As the United States has throughly documented in other pleadings, Weil was extensively involved in the conspiracy as a leader and organizer. He was the president and chief executive officer of Sunshine. He had unquestioned authority to make scrap-buying decisions for Sunshine. He bought and sold all scrap. He set the company's prices for all its customers. Kovinsky described Weil's role at Sunshine as "all encompassing." Trial Transcript (Kovinsky), p. 1492-93.

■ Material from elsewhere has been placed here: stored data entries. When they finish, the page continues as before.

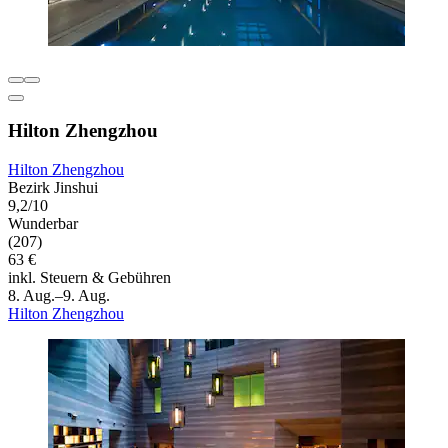
Hilton Zhengzhou
Hilton Zhengzhou
Bezirk Jinshui
9,2/10
Wunderbar
(207)
63 €
inkl. Steuern & Gebühren
8. Aug.–9. Aug.
Hilton Zhengzhou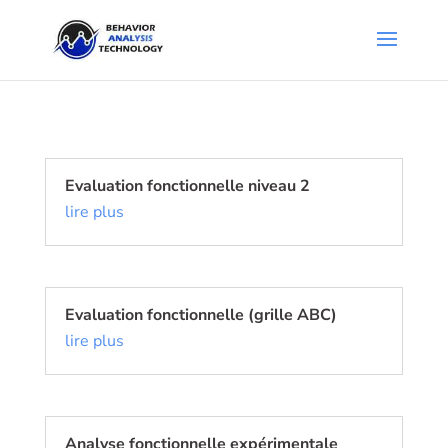
Evaluation fonctionnelle niveau 2
lire plus
Evaluation fonctionnelle (grille ABC)
lire plus
Analyse fonctionnelle expérimentale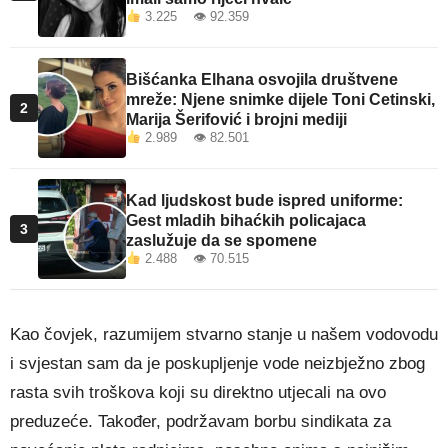
3.225 👁 92.359
Bišćanka Elhana osvojila društvene
mreže: Njene snimke dijele Toni Cetinski,
2
Marija Šerifović i brojni mediji
2.989 👁 82.501
Kad ljudskost bude ispred uniforme:
Gest mladih bihaćkih policajaca
3
zaslužuje da se spomene
2.488 👁 70.515
Kao čovjek, razumijem stvarno stanje u našem vodovodu
i svjestan sam da je poskupljenje vode neizbježno zbog
rasta svih troškova koji su direktno utjecali na ovo
preduzeće. Također, podržavam borbu sindikata za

The evidence showed Weil led the Sea Ranch conspiratorial meeting. Weil complained to Atlas that Sheila McConnell's prices were too high. Weil brought a price list to the meeting and used it to give Atlas the agreed-upon prices. Weil was the Sea Ranch conspirator who insisted on allocating the customers on Cairo Lane. The Sea Ranch deal was a comprehensive agreement covering specific suppliers, geographic areas and grades of scrap. This Sea Ranch deal covered almost all scrap purchased by Sunshine and Atlas in southern Florida.

Weil recruited his partner Henry Kovinsky to participate in the price fixing meeting at Sea Ranch. Weil picked Kovinsky up and drove him to Sea Ranch. After the meeting, Weil told Kovinsky the Sea Ranch agreement was worth trying. Then Weil advised the third partner, Daniel Allen, of the agreement. Weil also knew the Giordanos planned to recruit Sheila McConnell to participate in the Sea Ranch meeting. Weil acquiesced in the recruitment of McConnell.

In addition to running Sunshine and directing its employees, Weil also directed Sheila McConnell's participation in the conspiracy. At the Sea Ranch meeting, Weil agreed to call McConnell and give her pricing information for Bill Masters' accounts. To facilitate the Sea Ranch agreement, Weil also called McConnell to organize the shipment of the Bahamian cars to Atlas. Weil supervised the conspiracy and called the Giordanos to complain about McConnell's pricing. McConnell testified that, during the conspiracy, Giordano, Jr. and David Giordano fielded complaints from Weil about the implementation of the agreement. McConnell testified that there were numerous communication between Weil and Anthony J. Giordano, Jr. and David Giordano concerning the Sea Ranch agreement.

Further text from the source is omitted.